Ms Toynbee dismisses Melanie Astbury's statement that her children "will be born out of love into love" as "emotive imagining". It is such maternal "emotive imagining", believe it or not, which guarantees the continuation of the human race. Why else should any woman wish to go through the ordeal of pregnancy?

Ms Toynbee has always been strident in her advocacy of the abortion of children who might be physically or mentally disabled. When in 1981 Dr Leonard Arthur was charged with the murder of a baby boy with Down's syndrome, she wrote that "the scandal is that such children are born at all". In June I became the father of a baby girl with Down's syndrome and, as Polly Toynbee recalls, publicly compared the screening out of such lives with the Chinese and Nazi extermination of the handicapped. Ms Toynbee rejects this comparison but is avid to see the abortion of all handicapped foetuses. Why? Solely because they will become handicapped children and adults, whose lives, she believes, are valueless.

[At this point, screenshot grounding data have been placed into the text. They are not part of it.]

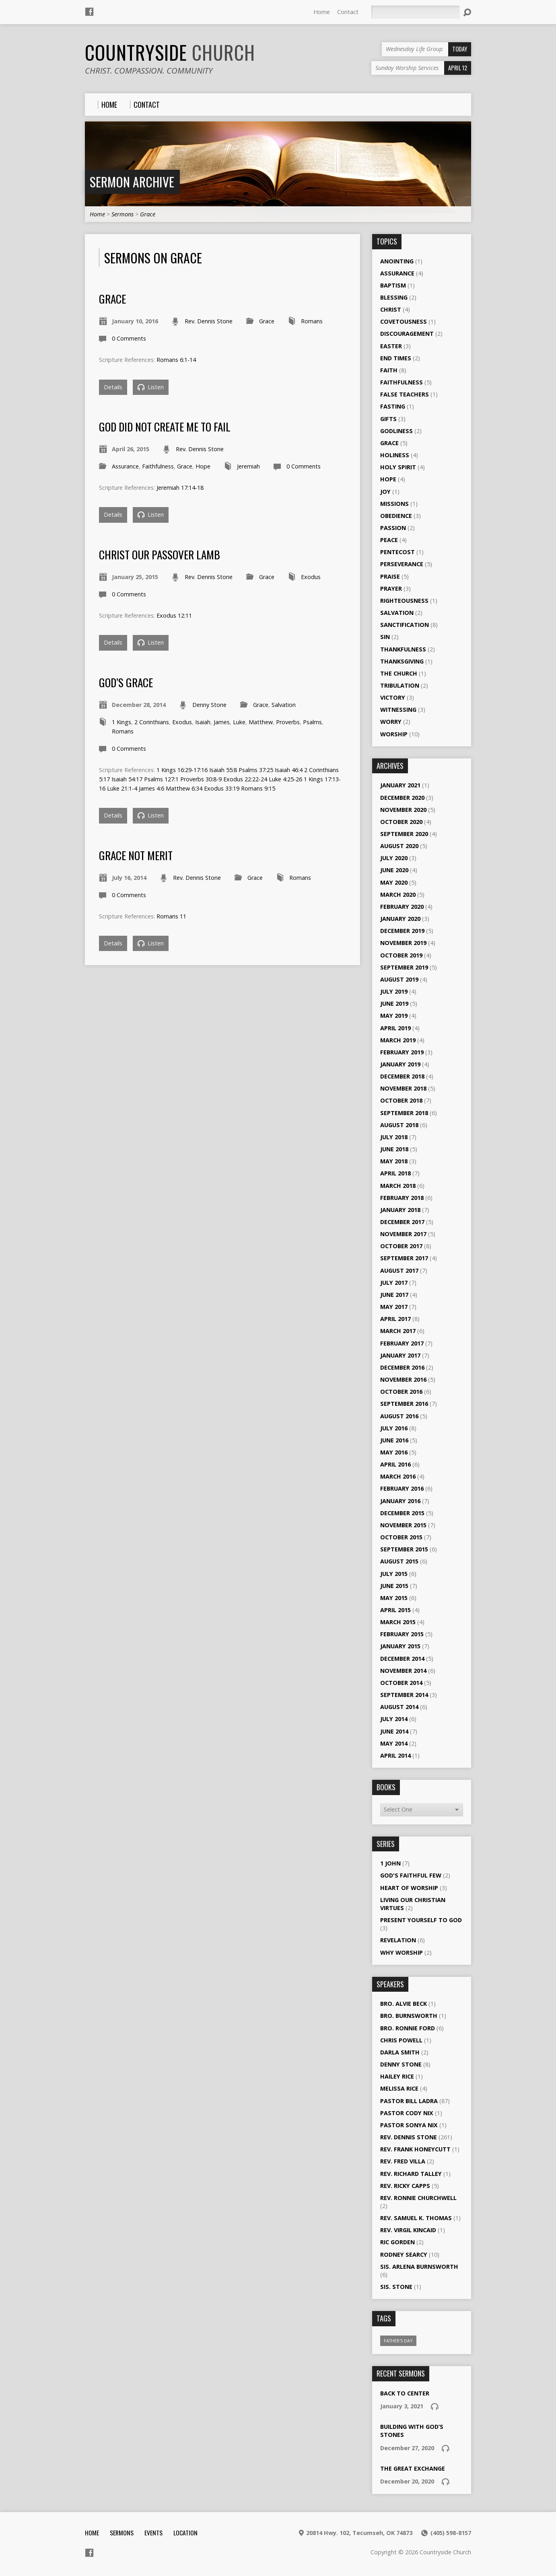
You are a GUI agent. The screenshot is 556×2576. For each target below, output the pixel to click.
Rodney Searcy (403, 2254)
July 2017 (394, 1282)
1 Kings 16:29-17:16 (182, 770)
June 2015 (394, 1586)
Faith (388, 370)
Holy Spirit (398, 467)
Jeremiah (248, 466)
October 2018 (401, 1100)
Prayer (391, 588)
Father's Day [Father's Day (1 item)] (398, 2341)
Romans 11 (171, 916)
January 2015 (400, 1646)
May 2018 (394, 1161)
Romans (312, 321)
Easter (391, 346)
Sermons (122, 214)
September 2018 (404, 1113)
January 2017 (400, 1355)
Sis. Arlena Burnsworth (419, 2266)
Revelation (398, 1940)
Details (113, 387)
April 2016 (395, 1464)
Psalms (312, 722)
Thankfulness (403, 649)
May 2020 (394, 882)
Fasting (392, 406)
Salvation (284, 705)
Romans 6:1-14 (176, 360)
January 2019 (400, 1064)
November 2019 (403, 943)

When I wrote my article in defence of the right to life of the handicapped I received a vast number of letters from the parents of handicapped children, all but one of which expressed the joy and love they gained from their offspring. I was also sent a large number of letters from the handicapped themselves, who told me how deeply hurt they were by those who blithely argued that their very existence was, to quote Ms Toynbee, "a scandal".

Alison Davis, who has severe spina bifida, wrote - they can write, you know, Polly - that "in recognising your daughter's infinite value you have recognised mine". Quentin Crewe, who is similarly confined to a wheelchair, wrote: "Had I been conceived today, counsellors would no doubt have recommended that I be aborted. I would have been denied what I feel has been a fortunate and wonderful life."

Ms Toynbee argues that none of this matters: the foetus, up to the moment of birth, is "not a person". Really? The babies in Mrs Astbury's womb, at 6lb and 5.5lb respectively, are thinking, feeling members of humanity, whatever Polly Toynbee imagines.

This morning, before leaving for work, I went to the nursery to kiss my baby daughter goodbye. She smiled and giggled. Call me sentimental and irresponsible, Polly, but I'm glad I didn't have her put down.

The writer is editor of `The Spectator'.